DATA IN THIS EXERCISE ->
'''

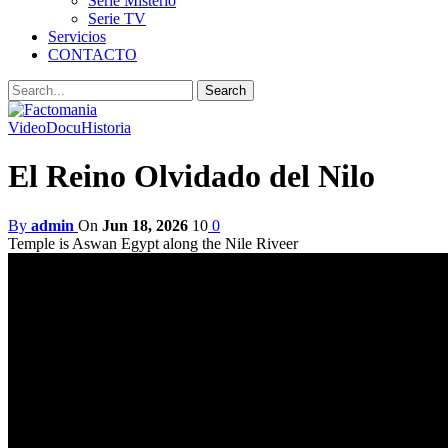
Serie Misterio
Serie TV
Servicios
CONTACTO
Video
DocuHistoria
El Reino Olvidado del Nilo
By
admin
On
Jun 18, 2026
10
0
Temple is Aswan Egypt along the Nile Riveer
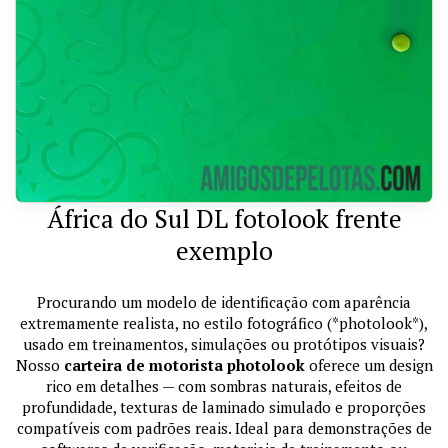
África do Sul DL fotolook frente
exemplo
Procurando um modelo de identificação com aparência
extremamente realista, no estilo fotográfico (*photolook*),
usado em treinamentos, simulações ou protótipos visuais?
Nosso
carteira de motorista photolook
oferece um design
rico em detalhes — com sombras naturais, efeitos de
profundidade, texturas de laminado simulado e proporções
compatíveis com padrões reais. Ideal para demonstrações de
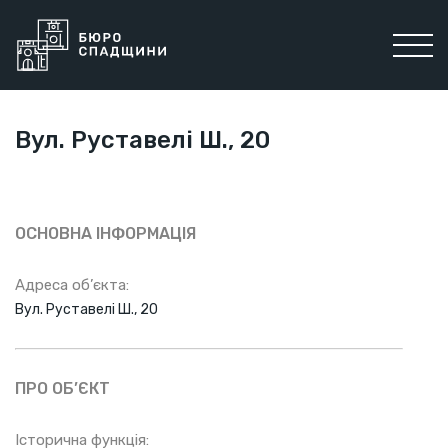
Вул. Руставелі Ш., 20
ОСНОВНА ІНФОРМАЦІЯ
Адреса об’єкта:
Вул. Руставелі Ш., 20
ПРО ОБ’ЄКТ
Історична функція:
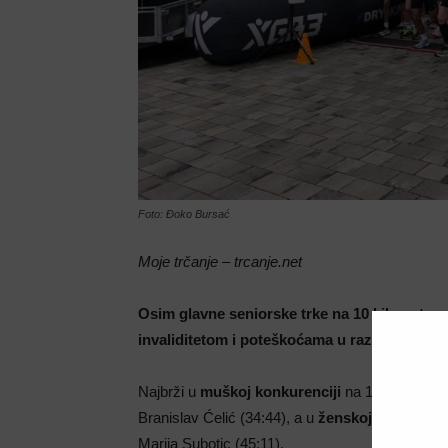
Foto: Đoko Bursać
Moje trčanje – trcanje.net
Osim glavne seniorske trke na 10 kilometara, 
invaliditetom i poteškoćama u razvoju sa po
Najbrži u
muškoj konkurenciji
na 10K su bili: 
Branislav Ćelić (34:44), a u
ženskoj konkurenci
Marija Subotic (45:11).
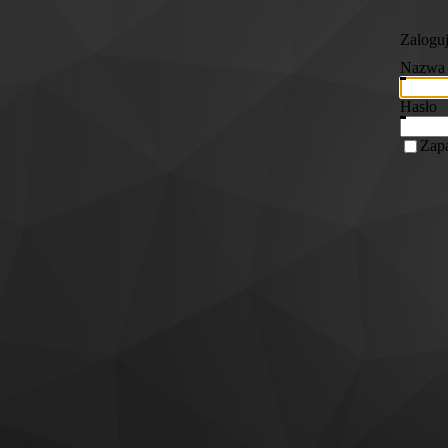
Zaloguj
Nazwa 
Hasło
Zapa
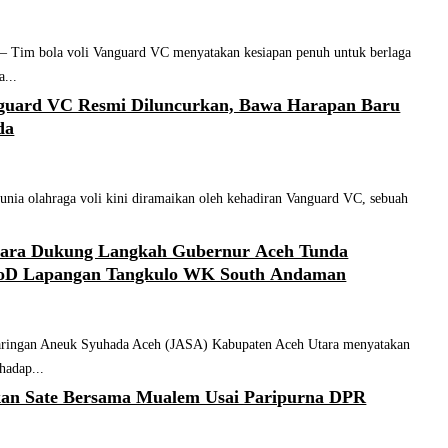
m bola voli Vanguard VC menyatakan kesiapan penuh untuk berlaga
...
nguard VC Resmi Diluncurkan, Bawa Harapan Baru
da
a olahraga voli kini diramaikan oleh kehadiran Vanguard VC, sebuah
ara Dukung Langkah Gubernur Aceh Tunda
PoD Lapangan Tangkulo WK South Andaman
ngan Aneuk Syuhada Aceh (JASA) Kabupaten Aceh Utara menyatakan
hadap...
an Sate Bersama Mualem Usai Paripurna DPR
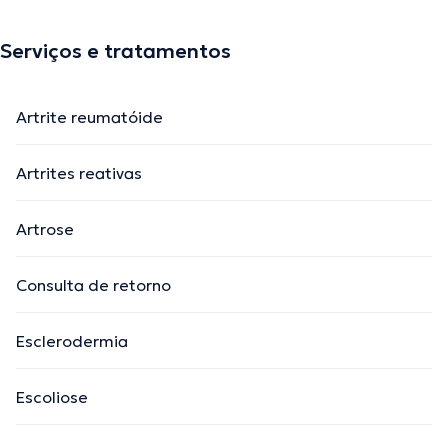
Serviços e tratamentos
Artrite reumatóide
Artrites reativas
Artrose
Consulta de retorno
Esclerodermia
Escoliose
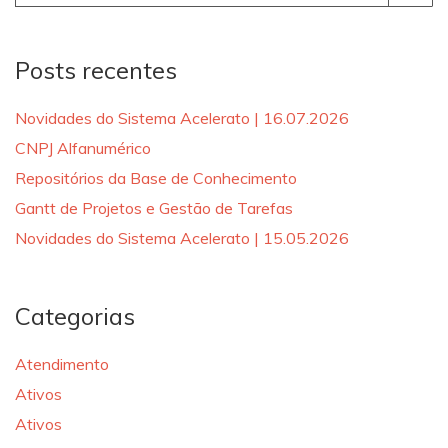
for:
Posts recentes
Novidades do Sistema Acelerato | 16.07.2026
CNPJ Alfanumérico
Repositórios da Base de Conhecimento
Gantt de Projetos e Gestão de Tarefas
Novidades do Sistema Acelerato | 15.05.2026
Categorias
Atendimento
Ativos
Ativos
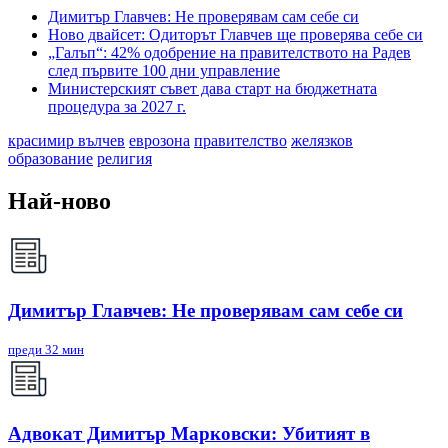
Димитър Главчев: Не проверявам сам себе си
Ново двайсет: Одиторът Главчев ще проверява себе си
„Галъп“: 42% одобрение на правителството на Радев
след първите 100 дни управление
Министерският съвет дава старт на бюджетната
процедура за 2027 г.
красимир вълчев
еврозона
правителство
желязков
образование
религия
Най-ново
Димитър Главчев: Не проверявам сам себе си
преди 32 мин
Адвокат Димитър Марковски: Убитият в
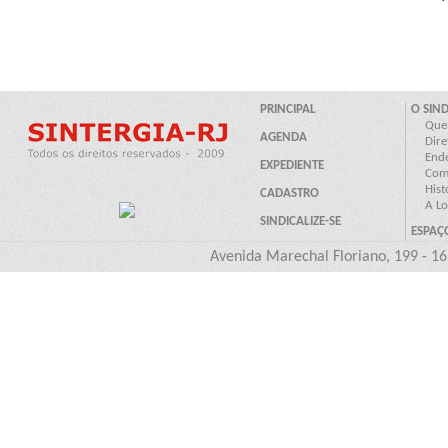
Avenida Marechal Floriano, 199 - 16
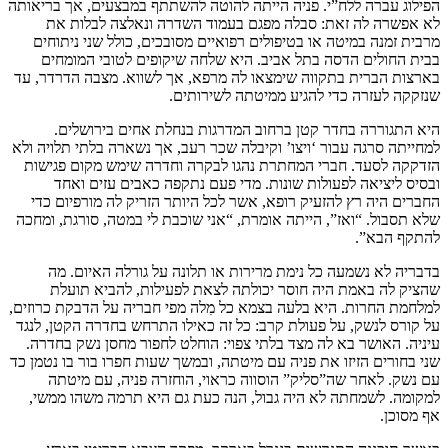
הפילוג עברה ללח”י. פניה הייתה להוטה להשתתף במבצעים, אך בריאותה
לא אפשרה לה זאת: סבלה מפגם בעמוד השדרה ונאלצה לבלות את
מרבית זמנה במיטה או בטיפולים רפואיים מסובכים, כולל שני ניתוחים
בבית החולים הדסה בתל אביב. היא שלחה שיקופים לטובי המומחים
בארצות הברית בתקווה שימצאו לה מרפא, אך לשווא. מצבה הדרדר, עד
שנזקקה לעזרה כדי להגיע ממיטתה לשירותים.
היא התגוררה בחדר קטן ברחוב המדרגות בנחלת אחים בירושלים.
למחייתה סרגה עבור ‘ויצו’ וקיבלה שכר רעב, אך נשארה בלתי תלויה ולא
הזדקקה לסעד. חברי המחתרת נהגו לבקרה וחדרה שימש מקום פגישות
ובסיס ליציאה לפעולות שונות. מדי פעם נתקפה כאבים עזים ואחד
החברים היה רץ להזעיק רופא, אשר לכל היותר הזריק לה מורפיום כדי
שלא תסבול. “ואז”, הייתה אומרת, “אני שוכבת לי במטה, סורגת, ומחכה
להתקף הבא”.
בדבריה לא נשמעה כל נימת מרירות או תלונה על גורלה האיום. מה
שהציק לה באמת היה חוסר יכולתה לצאת לפעילות, להביא תועלת
למלחמת החרות. היא בלעה בצמא כל מִלה מפי חבריה על הדבקת כרוזים,
על קורס לנשק, על פעולת קרב: כל זה כאילו התרחש בחדרה הקטן, לנגד
עיניה. האושר בא לה מצד בלתי צפוי: הוחלט לחפור מחסן נשק בחדרה.
שני בחורים הזיזו את פניה עם מיטתה, ובמשך שעות חפרו בור בו נטמן כד
עם נשק. לאחר שה”סליק” הוסווה כראוי, הוחזרה פניה, עם מיטתה
למקומה. לשמחתה לא היה גבול, הנה כעת גם היא תרמה משהו ממשי,
אף מסוכן.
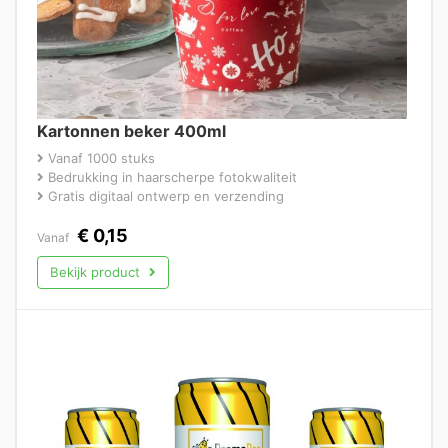
Kartonnen beker 400ml
Vanaf 1000 stuks
Bedrukking in haarscherpe fotokwaliteit
Gratis digitaal ontwerp en verzending
€
0,15
Vanaf
Bekijk product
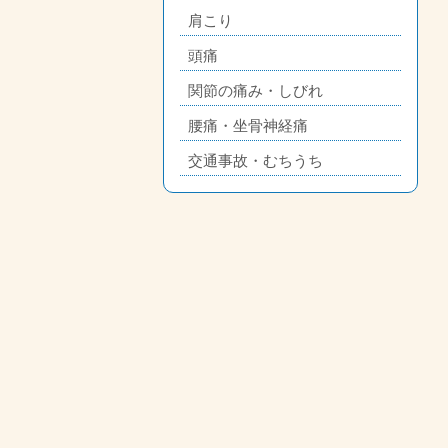
肩こり
頭痛
関節の痛み・しびれ
腰痛・坐骨神経痛
交通事故・むちうち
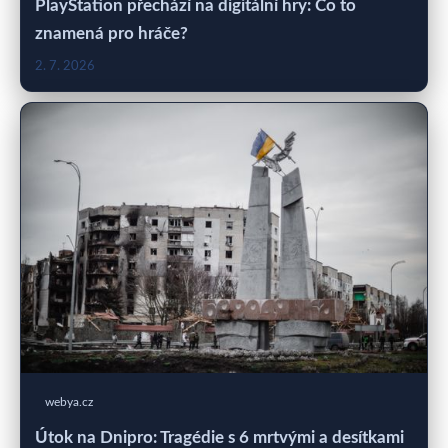
PlayStation přechází na digitální hry: Co to
znamená pro hráče?
2. 7. 2026
webya.cz
Útok na Dnipro: Tragédie s 6 mrtvými a desítkami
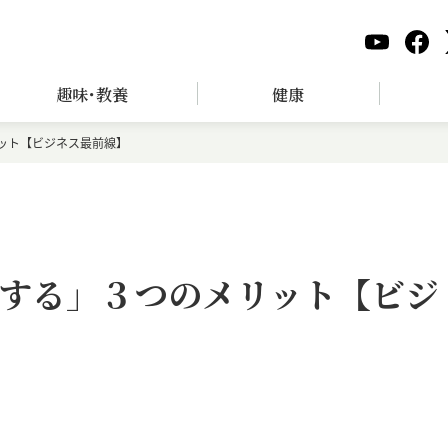
趣味･教養
健康
ット【ビジネス最前線】
する」３つのメリット【ビジ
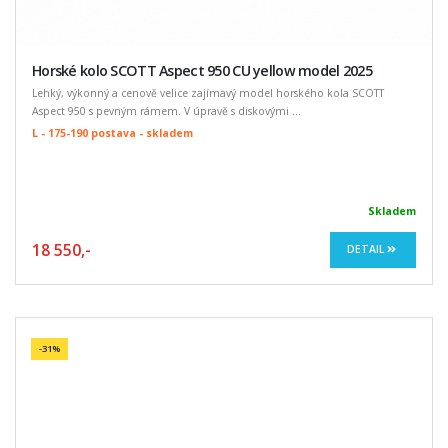
Horské kolo SCOTT Aspect 950 CU yellow model 2025
Lehký, výkonný a cenově velice zajímavý model horského kola SCOTT
Aspect 950 s pevným rámem. V úpravě s diskovými ...
L - 175-190 postava - skladem
Skladem
18 550,-
DETAIL
-31%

'''

PROBLEM -> What is needed is an exact copy of the entries, without any images.

ANSWER SPACE ->
Serie Misterio
Serie TV
Servicios
CONTACTO
Video
DocuHistoria
El Reino Olvidado del Nilo
By
admin
On
Jun 18, 2026
10
0
Temple is Aswan Egypt along the Nile Riveer
África do Sul DL fotolook frente
exemplo
Procurando um modelo de identificação com aparência
extremamente realista, no estilo fotográfico (*photolook*),
usado em treinamentos, simulações ou protótipos visuais?
Nosso
carteira de motorista photolook
oferece um design
rico em detalhes — com sombras naturais, efeitos de
profundidade, texturas de laminado simulado e proporções
compatíveis com padrões reais. Ideal para demonstrações de
Вул. Руставелі Ш., 20
ОСНОВНА ІНФОРМАЦІЯ
Адреса об’єкта:
Вул. Руставелі Ш., 20
ПРО ОБ’ЄКТ
Історична функція:
Foto: Đoko Bursać
Moje trčanje – trcanje.net
Osim glavne seniorske trke na 10 kilometara, 
invaliditetom i poteškoćama u razvoju sa po
Najbrži u
muškoj konkurenciji
na 10K su bili: 
Branislav Ćelić (34:44), a u
ženskoj konkurenci
Marija Subotic (45:11).
Zaloguj
Nazwa 
Hasło
Zapa
m bola voli Vanguard VC menyatakan kesiapan penuh untuk berlaga
...
nguard VC Resmi Diluncurkan, Bawa Harapan Baru
da
a olahraga voli kini diramaikan oleh kehadiran Vanguard VC, sebuah
ara Dukung Langkah Gubernur Aceh Tunda
PoD Lapangan Tangkulo WK South Andaman
ngan Aneuk Syuhada Aceh (JASA) Kabupaten Aceh Utara menyatakan
hadap...
an Sate Bersama Mualem Usai Paripurna DPR
Serviços e tratamentos
Artrite reumatóide
Artrites reativas
Artrose
Consulta de retorno
Esclerodermia
Escoliose
for:
Posts recentes
Novidades do Sistema Acelerato | 16.07.2026
CNPJ Alfanumérico
Repositórios da Base de Conhecimento
Gantt de Projetos e Gestão de Tarefas
Novidades do Sistema Acelerato | 15.05.2026
Categorias
Atendimento
Ativos
Ativos
Димитър Главчев: Не проверявам сам себе си
Ново двайсет: Одиторът Главчев ще проверява себе си
„Галъп“: 42% одобрение на правителството на Радев
след първите 100 дни управление
Министерският съвет дава старт на бюджетната
процедура за 2027 г.
красимир вълчев
еврозона
правителство
желязков
образование
религия
Най-ново
Димитър Главчев: Не проверявам сам себе си
преди 32 мин
Адвокат Димитър Марковски: Убитият в
Avenida Marechal Floriano, 199 - 16
הפילוג עברה ללח”י. פניה הייתה להוטה להשתתף במבצעים, אך בריאותה
לא אפשרה לה זאת: סבלה מפגם בעמוד השדרה ונאלצה לבלות את
מרבית זמנה במיטה או בטיפולים רפואיים מסובכים, כולל שני ניתוחים
בבית החולים הדסה בתל אביב. היא שלחה שיקופים לטובי המומחים
בארצות הברית בתקווה שימצאו לה מרפא, אך לשווא. מצבה הדרדר, עד
שנזקקה לעזרה כדי להגיע ממיטתה לשירותים.
היא התגוררה בחדר קטן ברחוב המדרגות בנחלת אחים בירושלים.
למחייתה סרגה עבור ‘ויצו’ וקיבלה שכר רעב, אך נשארה בלתי תלויה ולא
הזדקקה לסעד. חברי המחתרת נהגו לבקרה וחדרה שימש מקום פגישות
ובסיס ליציאה לפעולות שונות. מדי פעם נתקפה כאבים עזים ואחד
החברים היה רץ להזעיק רופא, אשר לכל היותר הזריק לה מורפיום כדי
שלא תסבול. “ואז”, הייתה אומרת, “אני שוכבת לי במטה, סורגת, ומחכה
להתקף הבא”.
בדבריה לא נשמעה כל נימת מרירות או תלונה על גורלה האיום. מה
שהציק לה באמת היה חוסר יכולתה לצאת לפעילות, להביא תועלת
למלחמת החרות. היא בלעה בצמא כל מִלה מפי חבריה על הדבקת כרוזים,
על קורס לנשק, על פעולת קרב: כל זה כאילו התרחש בחדרה הקטן, לנגד
עיניה. האושר בא לה מצד בלתי צפוי: הוחלט לחפור מחסן נשק בחדרה.
שני בחורים הזיזו את פניה עם מיטתה, ובמשך שעות חפרו בור בו נטמן כד
עם נשק. לאחר שה”סליק” הוסווה כראוי, הוחזרה פניה, עם מיטתה
למקומה. לשמחתה לא היה גבול, הנה כעת גם היא תרמה משהו ממשי,
אף מסוכן.
Kartonnen beker 400ml
Vanaf 1000 stuks
Bedrukking in haarscherpe fotokwaliteit
Gratis digitaal ontwerp en verzending
€
0,15
Vanaf
Bekijk product
肩こり
頭痛
関節の痛み・しびれ
腰痛・坐骨神経痛
交通事故・むちうち
PlayStation přechází na digitální hry: Co to
znamená pro hráče?
2. 7. 2026
webya.cz
Útok na Dnipro: Tragédie s 6 mrtvými a desítkami
趣味･教養
健康
ット【ビジネス最前線】
する」３つのメリット【ビジ
Horské kolo SCOTT Aspect 950 CU yellow model 2025
Lehký, výkonný a cenově velice zajímavý model horského kola SCOTT
Aspect 950 s pevným rámem. V úpravě s diskovými ...
L - 175-190 postava - skladem
Skladem
18 550,-
DETAIL
-31%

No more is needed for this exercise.